Molecular docking and simulation of AeDHPAAS substrate binding
To reveal possible ligand-enzyme interactions, detailed analysis of substrate binding to the AeDHPAAS active site was carried out with a molecular docking bound ligand. AutoDock Vina docked dopa, DHPAA and dopamine into the active site cavity (Fig. 8). The results show that dopa is a good ligand with the highest relative binding affinity among the three studied ligands (-5.6 kcal/mol) and the docking solutions of DHPAA and dopamine resulted in binding affinities of -5.0 kcal/mol and − 4.9 kcal/mol, respectively. The substrate-binding pocket of AeDHPAAS is composed of a set of conserved residues, as well as three variable residues (Phe82, Tyr83 and Asn195) that have diverged from the AeDDC sequence. The substrate specificity determining residues appear to be similar between DDC and DHPAAS. Phe82-Tyr83 is of particular interest as this motif is conserved as Phe-Tyr in AeDHPAAS, but substituted to Tyr-Phe in AeDDC. Asn195 is conserved in AeDHPAAS, but substituted to histidine in AeDDC. Substitution of these three variable residues is reported to tune bifunctional switching between DHPAAS and DDC activities 21, 22.
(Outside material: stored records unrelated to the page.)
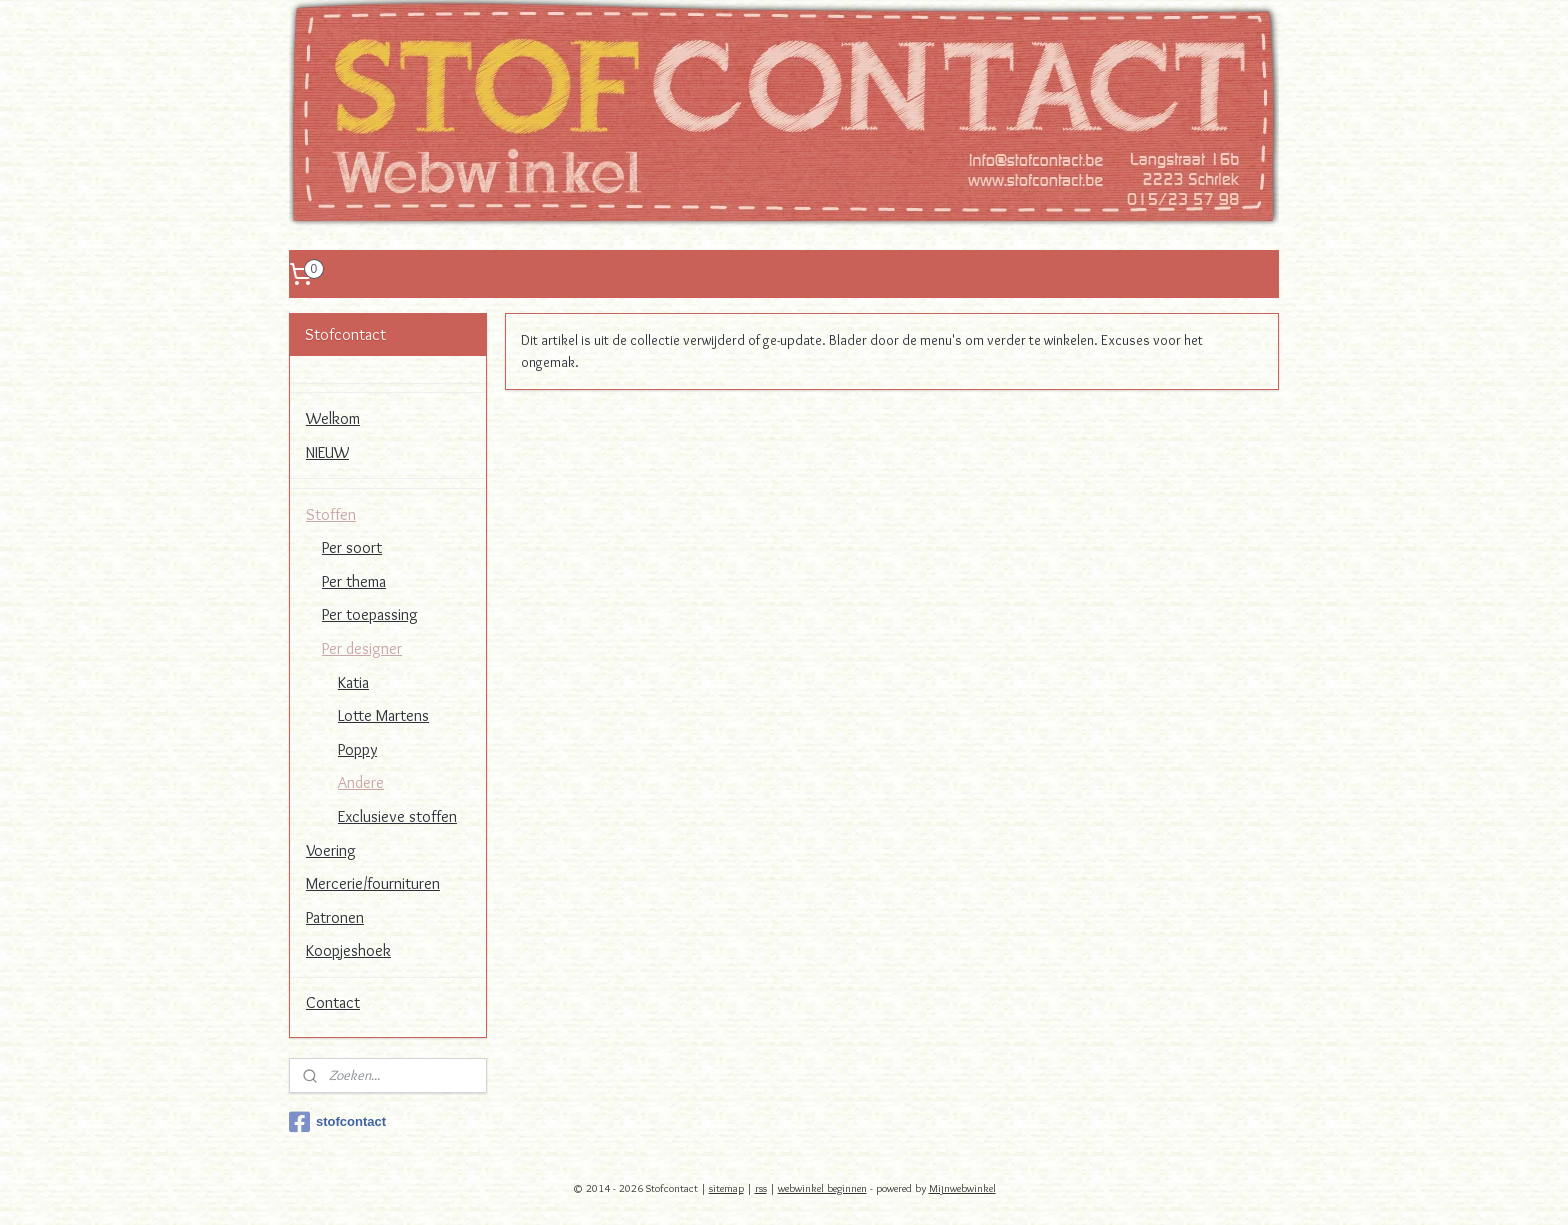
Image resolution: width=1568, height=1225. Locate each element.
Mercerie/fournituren (373, 883)
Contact (333, 1002)
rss (761, 1188)
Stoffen (331, 514)
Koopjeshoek (348, 950)
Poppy (357, 749)
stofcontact (337, 1122)
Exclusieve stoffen (397, 816)
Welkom (333, 418)
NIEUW (327, 452)
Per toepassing (370, 614)
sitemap (726, 1188)
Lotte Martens (383, 715)
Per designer (362, 648)
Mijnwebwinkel (962, 1188)
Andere (361, 782)
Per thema (354, 581)
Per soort (352, 547)
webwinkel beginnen (822, 1188)
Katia (353, 682)
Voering (331, 850)
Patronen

Considering the dimeric conformations in a physiological environment, molecular dynamics was used to calculate the atomical dynamic movements and conformational variations of AeDHPAAS dimer bound to ligands and LLP cofactor (Fig. 9). Root-mean-square deviation (RMSD) plots (Fig. 9a-c) indicate convergence in all simulations. The fluctuations occurring during simulations may be due to loop regions with higher flexibilities. The local motility properties of amino acid residues in AeDHPAAS complexed with ligands were further determined by the root-mean-square (RMS) fluctuation. Chain A experiences less conformational changes than chain B according to the RMSD and RMS values (Fig. 9a-f). Overall, it is observed that there are two main areas with high-RMS fluctuations, including the N-terminus and residues 328–341 (Fig. 9d-f).